Aunque sus padres no entendían para qué, no le pusieron pegas: era verano y había terminado bien el curso. Después de realizar sus tareas en la granja, podía dedicarse a lo que quisiera.

Gema subía al bosque, elegía la madera, la talaba, la transportaba y la almacenaba junto al cobertizo para que se secara.

Luego la cortaba según la medida de sus planos, le daba la forma adecuada, la cepillaba y, finalmente, la ensamblaba.

Después había que reforzar las cuadernas, calafatear el casco, barnizar. Confeccionar el velamen, fabricar y colocar las cuerdas, ajustar el timón…

Gema trabajaba a conciencia, pero el proceso era lento. Y trabajaba sola.

Así que le llevó tres largos años terminar aquel falucho.

El día que lo terminó, abandonó la cubierta bajando por la escala de cuerda trenzada. Se sentó en el banco que había junto a la casa y suspiró satisfecha, contemplando su obra mientras se ponía el sol.

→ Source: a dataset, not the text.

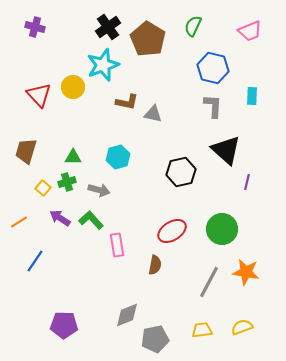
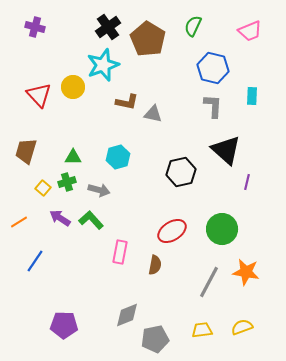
pink rectangle: moved 3 px right, 7 px down; rotated 20 degrees clockwise
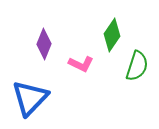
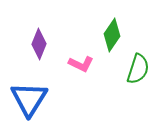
purple diamond: moved 5 px left
green semicircle: moved 1 px right, 3 px down
blue triangle: moved 1 px left, 1 px down; rotated 12 degrees counterclockwise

Un viento fuerte hacía ondular la mies. Y el falucho parecía navegar sobre esas olas que Gema nunca había visto.

–No está previsto que haya otro diluvio –le dijo el párroco de la aldea, que paseaba en ese momento por allí. Y le guiñó un ojo, divertido.

Pero Gema se encogió de hombros y no contestó. Justo en ese momento empezaba a pensar en construir otro barco. Más bonito aún, si eso era posible.